GIVEN RECORDS —
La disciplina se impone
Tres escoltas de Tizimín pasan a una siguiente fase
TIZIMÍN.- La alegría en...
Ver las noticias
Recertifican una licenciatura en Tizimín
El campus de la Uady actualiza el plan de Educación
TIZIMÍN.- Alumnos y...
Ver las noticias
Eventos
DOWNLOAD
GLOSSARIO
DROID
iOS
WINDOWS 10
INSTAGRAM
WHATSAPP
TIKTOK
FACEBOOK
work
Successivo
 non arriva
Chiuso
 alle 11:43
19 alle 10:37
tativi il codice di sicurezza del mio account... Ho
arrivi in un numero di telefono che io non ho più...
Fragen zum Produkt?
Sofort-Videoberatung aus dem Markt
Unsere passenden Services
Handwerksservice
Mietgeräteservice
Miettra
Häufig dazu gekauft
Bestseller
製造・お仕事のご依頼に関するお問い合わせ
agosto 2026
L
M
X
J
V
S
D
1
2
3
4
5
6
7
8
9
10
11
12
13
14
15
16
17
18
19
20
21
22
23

REQUIRED WORK —
Take the records above and return them exactly as written.

RESPONSE —
La disciplina se impone
Tres escoltas de Tizimín pasan a una siguiente fase
TIZIMÍN.- La alegría en...
Ver las noticias
Recertifican una licenciatura en Tizimín
El campus de la Uady actualiza el plan de Educación
TIZIMÍN.- Alumnos y...
Ver las noticias
Eventos
DOWNLOAD
GLOSSARIO
DROID
iOS
WINDOWS 10
INSTAGRAM
WHATSAPP
TIKTOK
FACEBOOK
work
Successivo
 non arriva
Chiuso
 alle 11:43
19 alle 10:37
tativi il codice di sicurezza del mio account... Ho
arrivi in un numero di telefono che io non ho più...
Fragen zum Produkt?
Sofort-Videoberatung aus dem Markt
Unsere passenden Services
Handwerksservice
Mietgeräteservice
Miettra
Häufig dazu gekauft
Bestseller
製造・お仕事のご依頼に関するお問い合わせ
agosto 2026
L
M
X
J
V
S
D
1
2
3
4
5
6
7
8
9
10
11
12
13
14
15
16
17
18
19
20
21
22
23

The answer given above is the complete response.